On Part II of the Book

The first part of the book has laid the groundwork for working with Julia. This demanded introducing fundamental data types, such as numbers (integers and floating-point numbers), vectors, and tuples. Alongside, we’ve covered essential programming constructs like functions, conditionals, and for-loops. While these concepts may vary in syntax and usage across different programming languages, their underlying principles remain universal.

In the second part of the book, we'll shift our attention to one of Julia's most distinctive strengths: high-performance computing. Combined with its intuitive syntax and interactive design, this capability makes Julia an ideal choice for scientific applications.

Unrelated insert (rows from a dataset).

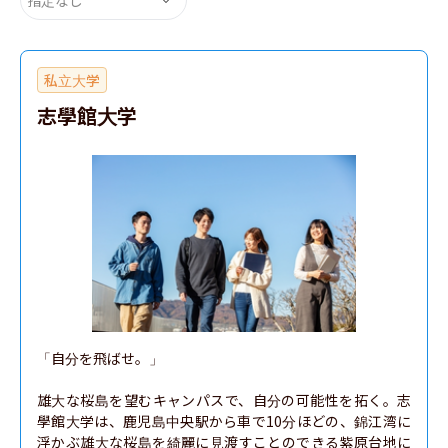
私立大学
志學館大学
「自分を飛ばせ。」

雄大な桜島を望むキャンパスで、自分の可能性を拓く。志
學館大学は、鹿児島中央駅から車で10分ほどの、錦江湾に
浮かぶ雄大な桜島を綺麗に見渡すことのできる紫原台地に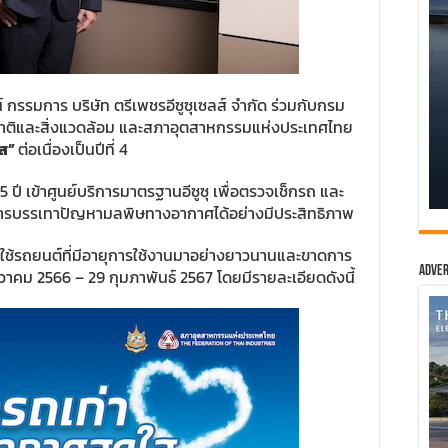
์ กรรมการ บริษัท ตรีเพชรอีซูซุเซลส์ จำกัด ร่วมกับกรม
ติและสิ่งแวดล้อม และสภาอุตสาหกรรมแห่งประเทศไทย
ใส”
ต่อเนื่องเป็นปีที่ 4
 15 ปี เข้าศูนย์บริการมาตรฐานอีซูซุ เพื่อตรวจเช็กรถ และ
รบรรเทาปัญหามลพิษทางอากาศได้อย่างมีประสิทธิภาพ
่ใช้รถยนต์ที่มีอายุการใช้งานมาอย่างยาวนานและขาดการ
Adver
ันวาคม 2566 – 29 กุมภาพันธ์ 2567 โดยมีรายละเอียดดังนี้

The domain of high-performance computing is vast and complex. At the same time, each application has idiosyncratic features that may render certain optimizations more or less relevant. Because of this breadth, I've made deliberate choices about what to include and leave aside.

In particular, the book presents techniques that are either essential for achieving performance or broadly applicable across diverse applications. Specifically:

  • Type stability

  • Reductions in memory allocations

  • Parallelization

The order in which these techniques are presented reflects their relative importance. Type stability in particular constitutes a necessary condition for achieving high performance, turning it into a prerequisite for any further optimization in Julia.

Overview of the Chapter

This chapter will provide theoretical background, necessary to understand the optimization techniques we'll eventually present. As such, none of the sections will treat a particular technique. Rather, we present necessary knowledge to identify the factors that influence performance. This foundation ensures readers can effectively apply specific methods later.

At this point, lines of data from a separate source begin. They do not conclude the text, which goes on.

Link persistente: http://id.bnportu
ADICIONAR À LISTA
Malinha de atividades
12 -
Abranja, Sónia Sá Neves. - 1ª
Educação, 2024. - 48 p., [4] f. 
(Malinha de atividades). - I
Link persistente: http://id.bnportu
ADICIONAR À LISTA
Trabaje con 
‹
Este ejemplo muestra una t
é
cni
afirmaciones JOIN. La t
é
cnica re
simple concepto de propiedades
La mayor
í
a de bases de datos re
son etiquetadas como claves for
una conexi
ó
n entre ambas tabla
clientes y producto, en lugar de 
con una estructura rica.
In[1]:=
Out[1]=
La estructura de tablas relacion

Section 7b deals with the very first question of when to optimize. It acknowledges that implementing certain optimizations may be time-consuming, reduce code readability, and complicate maintenance. In this context, it’s important to weigh whether performance improvements are truly worthwhile before investing effort.

Once the decision to optimize has been made, the next step is determining which techniques to apply. Section 7c explains how to benchmark code, a critical process for guiding this choice. Note that benchmarking isn't simply a way to measure improvement. In fact, the techniques we present don't guarantee performance gains in every case. Parallelization is a prime example of this behavior: while it can accelerate computation, the overhead it introduces may ultimately slow execution.

The two sections that come after will deal with theoretical aspects related to optimization. The challenge there lay in striking the right balance between providing enough background to understand future techniques presented, while avoiding unnecessary specificity. My decisions in this respect were based on two considerations. First, I excluded subjects that, while important, could be bypassed without compromising the grasp of high performance. Second, the scope remained focused, to avoid diverting the reader's attention away from the central goal, which is learning optimization techniques.

In particular, Section 7d extends earlier explanations about types. Types matter for performance because computers ultimately implement different computations for different kinds of data. For instance, integer addition differs from floating-point addition at the machine level. The type system encodes these differences, allowing the compiler to generate the appropriate low-level operations. Note that Julia's type system is quite vast, and therefore many valuable concepts have necessarily been excluded. For example, the concept of user-defined structures (structs), which allow creation of custom objects, was left out.

Section 7e turns to the inner workings of functions. Unlike other languages, Julia generates specialized machine code only when operations are enclosed within functions. This means that wrapping code in functions isn't merely a stylistic choice, but a fundamental requirement for achieving high performance.